■ **Problem**: Copy out the full data exactly as given; pictures should not be included.

Segment Start: Exercise data

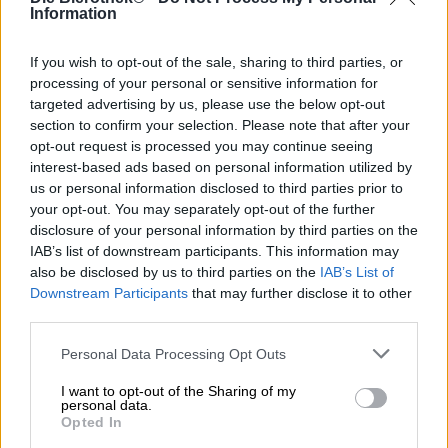
tunnel, che a volte ci fa sentire lo stress quotidiano, gli
Information
appuntamenti, gli impegni in agenda e la montagna di
faccende domestiche, bucato e spesa. Quando
If you wish to opt-out of the sale, sharing to third parties, or
anneghiamo nel caos, quando tutto ci travolge e ci
processing of your personal or sensitive information for
sentiamo semplicemente sopraffatti, ci concediamo un
targeted advertising by us, please use the below opt-out
punto luminoso alla fine della giornata – un’oasi verso cui
section to confirm your selection. Please note that after your
lavoriamo, avvicinandoci a ogni spunta sulla lista delle
opt-out request is processed you may continue seeing
cose da fare. Potrebbe essere un appuntamento con gli
interest-based ads based on personal information utilized by
amici, un gelato dopo il lavoro, una pizza a domicilio, un
us or personal information disclosed to third parties prior to
tuffo nel lago o semplicemente una birra particolarmente
your opt-out. You may separately opt-out of the further
buona che ci aspetta in frigo.
disclosure of your personal information by third parties on the
Siren Craft Brew dall’Inghilterra offre la bevanda perfetta
IAB’s list of downstream participants. This information may
per queste occasioni: Lumina è una delizia brillante con
also be disclosed by us to third parties on the
IAB’s List of
una consistenza vellutata e un aroma che lenisce l’anima.
Downstream Participants
that may further disclose it to other
La consistenza morbida di questa Session IPA è dovuta a
third parties.
un trio di malto e fiocchi d’avena, mentre il sapore fruttato
è dato dalle varietà di luppolo Azacca, Chinook,
Personal Data Processing Opt Outs
Hallertauer Blanc, Mosaic e Simcoe.
I want to opt-out of the Sharing of my
Lumina si presenta nel bicchiere con un intenso giallo
personal data.
Opted In
tuorlo d’uovo, sormontato da una cresta di schiuma ariosa
color avorio. Un aroma tropicale apre la birra con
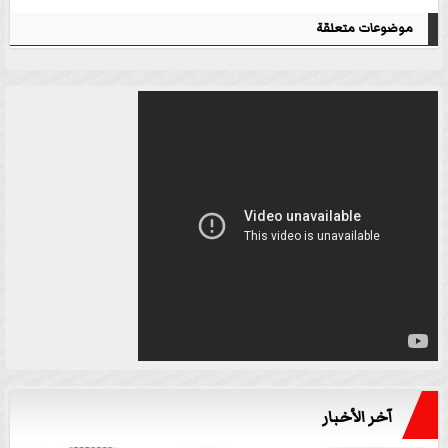
موضوعات متعلقة
آخر الأخبار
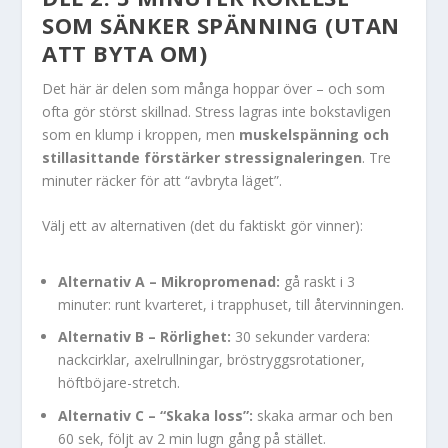
SOM SÄNKER SPÄNNING (UTAN
ATT BYTA OM)
Det här är delen som många hoppar över – och som
ofta gör störst skillnad. Stress lagras inte bokstavligen
som en klump i kroppen, men
muskelspänning och
stillasittande förstärker stressignaleringen
. Tre
minuter räcker för att “avbryta läget”.
Välj ett av alternativen (det du faktiskt gör vinner):
Alternativ A – Mikropromenad:
gå raskt i 3
minuter: runt kvarteret, i trapphuset, till återvinningen.
Alternativ B – Rörlighet:
30 sekunder vardera:
nackcirklar, axelrullningar, bröstryggsrotationer,
höftböjare-stretch.
Alternativ C – “Skaka loss”:
skaka armar och ben
60 sek, följt av 2 min lugn gång på stället.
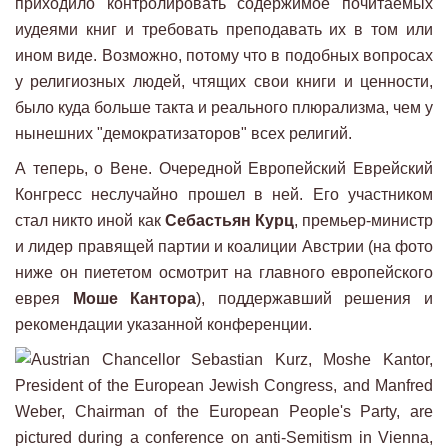
приходило контролировать содержимое почитаемых
иудеями книг и требовать преподавать их в том или
ином виде. Возможно, потому что в подобных вопросах
у религиозных людей, чтящих свои книги и ценности,
было куда больше такта и реального плюрализма, чем у
нынешних "демократизаторов" всех религий.
А теперь, о Вене. Очередной Европейский Еврейский
Конгресс неслучайно прошел в ней. Его участником
стал никто иной как
Себастьян Курц
, премьер-министр
и лидер правящей партии и коалиции Австрии (на фото
ниже он пиететом осмотрит на главного европейского
еврея
Моше Кантора
), поддержавший решения и
рекомендации указанной конференции.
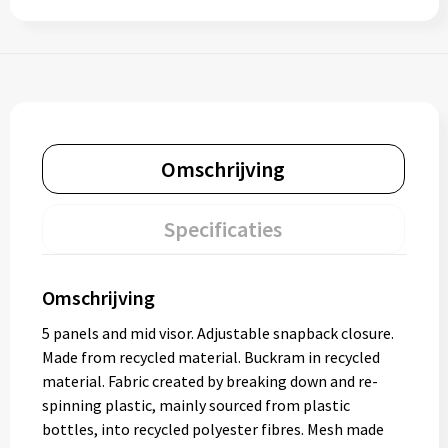
Omschrijving
Specificaties
Omschrijving
5 panels and mid visor. Adjustable snapback closure.
Made from recycled material. Buckram in recycled
material. Fabric created by breaking down and re-
spinning plastic, mainly sourced from plastic
bottles, into recycled polyester fibres. Mesh made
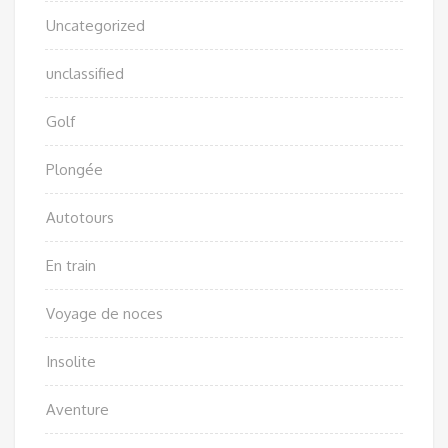
Uncategorized
unclassified
Golf
Plongée
Autotours
En train
Voyage de noces
Insolite
Aventure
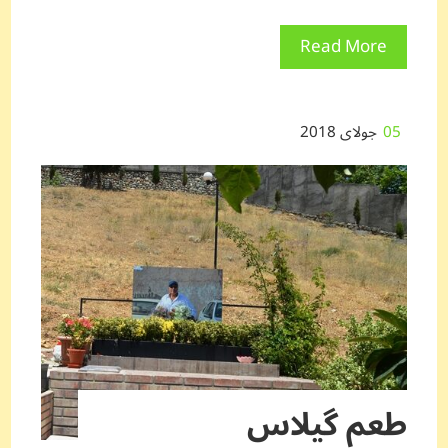
Read More
05
جولای 2018
طعم گیلاس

Segment End: Exercise data

■ **Exercise output**:
tunnel, che a volte ci fa sentire lo stress quotidiano, gli
Information
appuntamenti, gli impegni in agenda e la montagna di
faccende domestiche, bucato e spesa. Quando
If you wish to opt-out of the sale, sharing to third parties, or
anneghiamo nel caos, quando tutto ci travolge e ci
processing of your personal or sensitive information for
sentiamo semplicemente sopraffatti, ci concediamo un
targeted advertising by us, please use the below opt-out
punto luminoso alla fine della giornata – un’oasi verso cui
section to confirm your selection. Please note that after your
lavoriamo, avvicinandoci a ogni spunta sulla lista delle
opt-out request is processed you may continue seeing
cose da fare. Potrebbe essere un appuntamento con gli
interest-based ads based on personal information utilized by
amici, un gelato dopo il lavoro, una pizza a domicilio, un
us or personal information disclosed to third parties prior to
tuffo nel lago o semplicemente una birra particolarmente
your opt-out. You may separately opt-out of the further
buona che ci aspetta in frigo.
disclosure of your personal information by third parties on the
Siren Craft Brew dall’Inghilterra offre la bevanda perfetta
IAB’s list of downstream participants. This information may
per queste occasioni: Lumina è una delizia brillante con
also be disclosed by us to third parties on the
IAB’s List of
una consistenza vellutata e un aroma che lenisce l’anima.
Downstream Participants
that may further disclose it to other
La consistenza morbida di questa Session IPA è dovuta a
third parties.
un trio di malto e fiocchi d’avena, mentre il sapore fruttato
è dato dalle varietà di luppolo Azacca, Chinook,
Personal Data Processing Opt Outs
Hallertauer Blanc, Mosaic e Simcoe.
I want to opt-out of the Sharing of my
Lumina si presenta nel bicchiere con un intenso giallo
personal data.
Opted In
tuorlo d’uovo, sormontato da una cresta di schiuma ariosa
color avorio. Un aroma tropicale apre la birra con
موضوعات متعلقة
آخر الأخبار
SOM SÄNKER SPÄNNING (UTAN
ATT BYTA OM)
Det här är delen som många hoppar över – och som
ofta gör störst skillnad. Stress lagras inte bokstavligen
som en klump i kroppen, men
muskelspänning och
stillasittande förstärker stressignaleringen
. Tre
minuter räcker för att “avbryta läget”.
Välj ett av alternativen (det du faktiskt gör vinner):
Alternativ A – Mikropromenad:
gå raskt i 3
minuter: runt kvarteret, i trapphuset, till återvinningen.
Alternativ B – Rörlighet:
30 sekunder vardera:
nackcirklar, axelrullningar, bröstryggsrotationer,
höftböjare-stretch.
Alternativ C – “Skaka loss”:
skaka armar och ben
60 sek, följt av 2 min lugn gång på stället.
приходило контролировать содержимое почитаемых
иудеями книг и требовать преподавать их в том или
ином виде. Возможно, потому что в подобных вопросах
у религиозных людей, чтящих свои книги и ценности,
было куда больше такта и реального плюрализма, чем у
нынешних "демократизаторов" всех религий.
А теперь, о Вене. Очередной Европейский Еврейский
Конгресс неслучайно прошел в ней. Его участником
стал никто иной как
Себастьян Курц
, премьер-министр
и лидер правящей партии и коалиции Австрии (на фото
ниже он пиететом осмотрит на главного европейского
еврея
Моше Кантора
), поддержавший решения и
рекомендации указанной конференции.
Omschrijving
Specificaties
Omschrijving
5 panels and mid visor. Adjustable snapback closure.
Made from recycled material. Buckram in recycled
material. Fabric created by breaking down and re-
spinning plastic, mainly sourced from plastic
bottles, into recycled polyester fibres. Mesh made
Uncategorized
unclassified
Golf
Plongée
Autotours
En train
Voyage de noces
Insolite
Aventure
Read More
05
جولای 2018
طعم گیلاس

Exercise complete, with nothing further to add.